Identity Threat Protection with Okta AI combats identity-based attacks
Okta announced Identity Threat Protection with Okta AI (Identity Threat Protection), a new product for Okta Workforce Identity Cloud that delivers real-time detection and response for identity-based threats.
Built with Okta AI and powered by insights pulled from an organization’s security stack, Identity Threat Protection extends security beyond initial authentication to any time a user is logged in. This allows admins and security teams to continuously assess user risk throughout active sessions, and automatically respond to identity threats across their entire ecosystem.
Organizations are adopting an increasing number of cybersecurity tools to keep pace with evolving threats, forcing admins and security teams to sift through an overwhelming amount of granular security data to establish effective policies and detect and respond to critical threats. This fragmentation leads to navigating multiple consoles, and makes it difficult to track the risk of any given user session over time.
Because identity is uniformly deployed across an organization’s tech stack, Okta is uniquely positioned to assess risk across security domains and throughout active user sessions.

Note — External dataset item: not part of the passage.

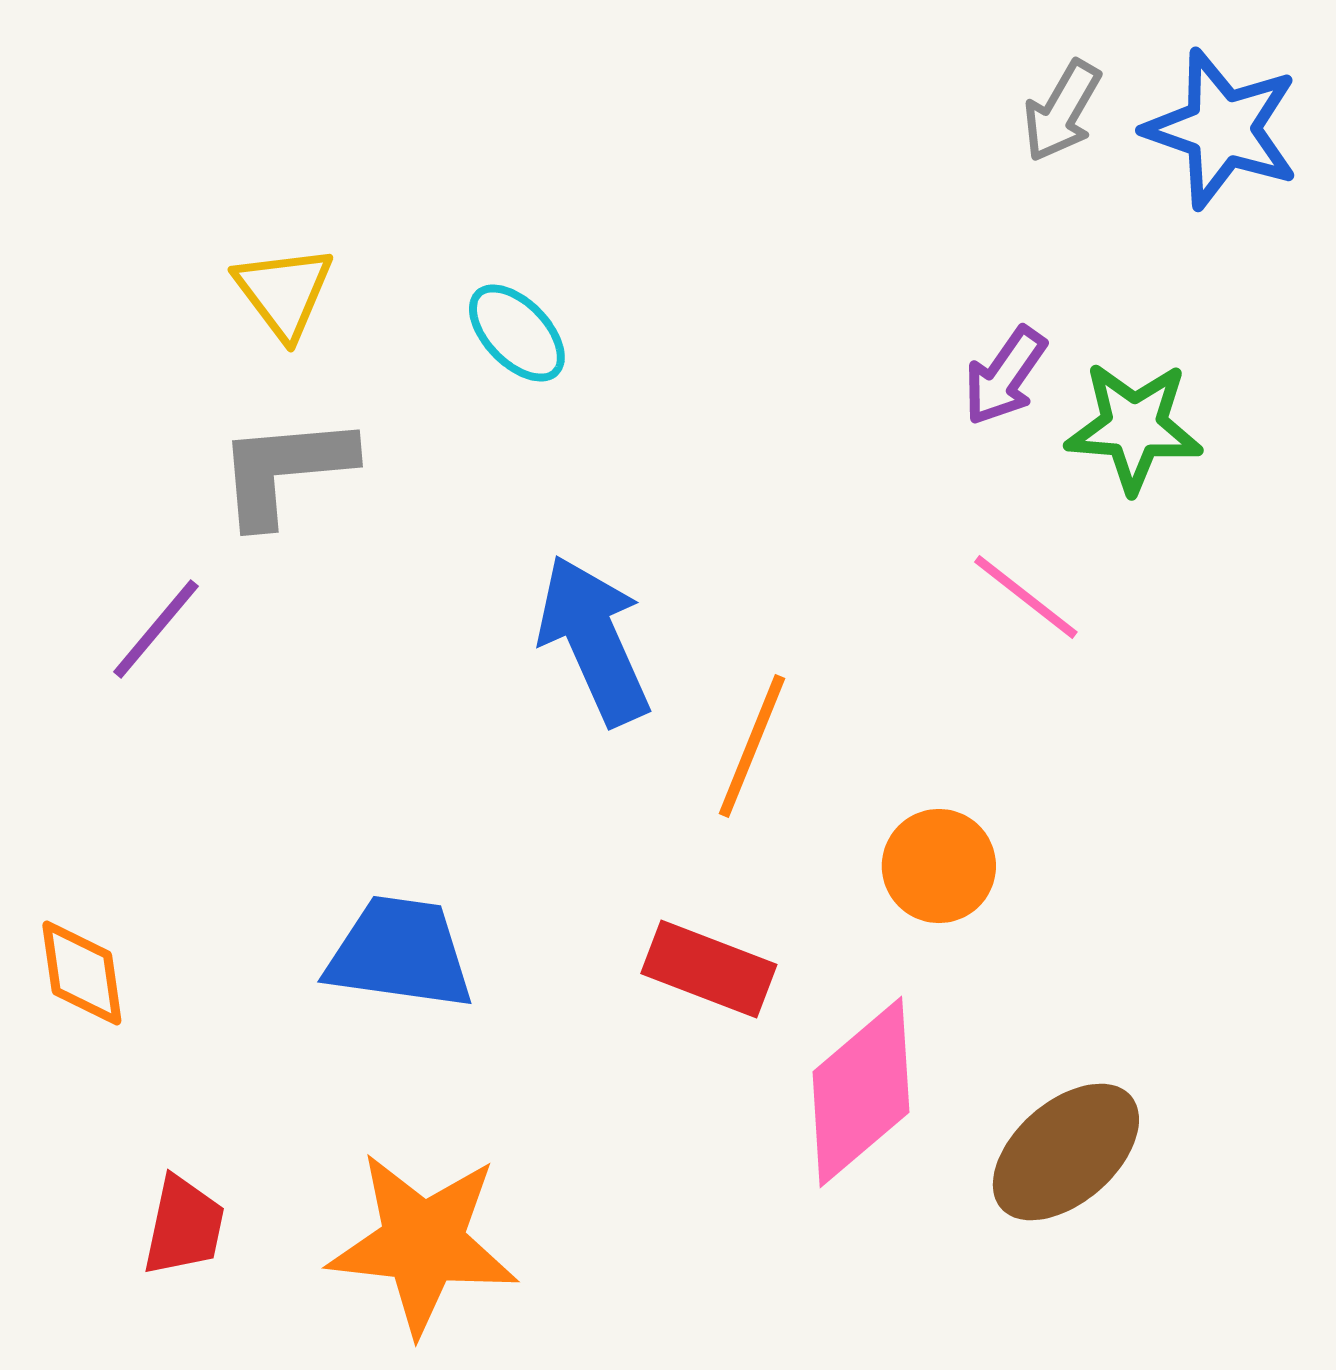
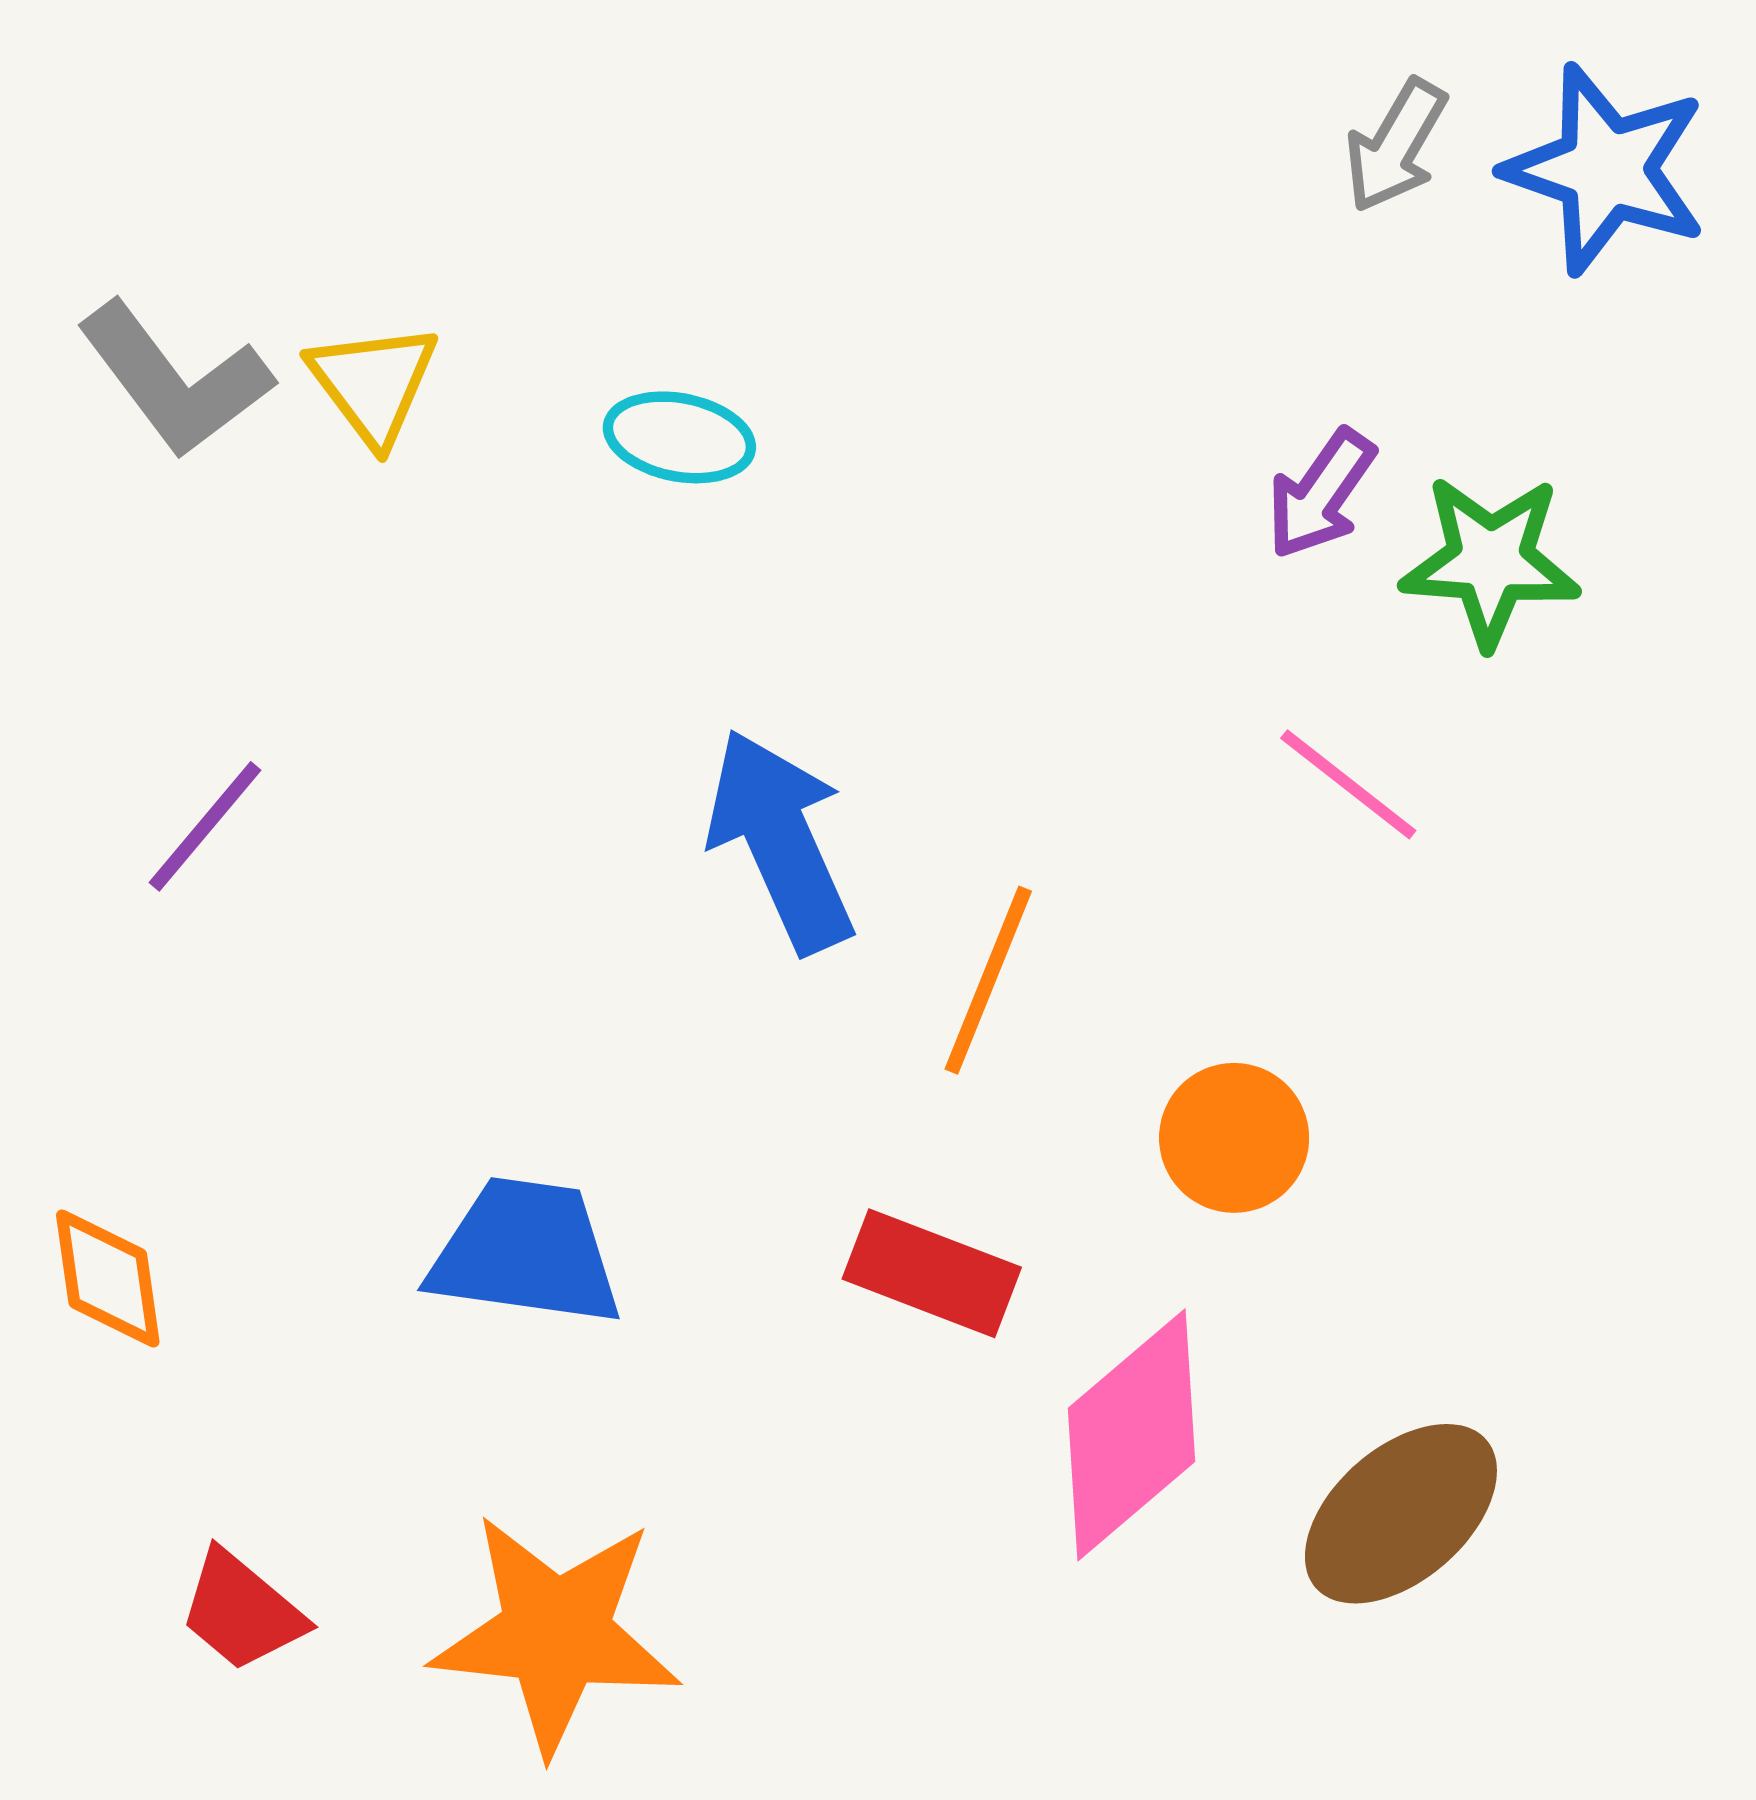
cyan ellipse: (517, 333) -> (679, 437), turned -35
gray L-shape: (285, 470) -> (175, 380), moved, turned -122
red trapezoid: (184, 1226) -> (242, 1611), turned 118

This dynamic approach addresses a significant concern for businesses as, according to Gartner, “organizations that embrace a continuous adaptive trust approach by 2025 will reduce (account takeover) and other identity risks by 30%.
“You can’t defend what you can’t see, and identity is a powerful tool to connect everything,” said Sagnik Nandy, President and Chief Development Officer of Workforce Identity Cloud at Okta. “Organizations need the ability to not only bring together risk insights at the point of login, but also to re-evaluate at any point in a user’s session. Identity Threat Protection extends Okta’s adaptive risk analysis and delivers automatic remediation and response, helping businesses stop potential threats in real-time.”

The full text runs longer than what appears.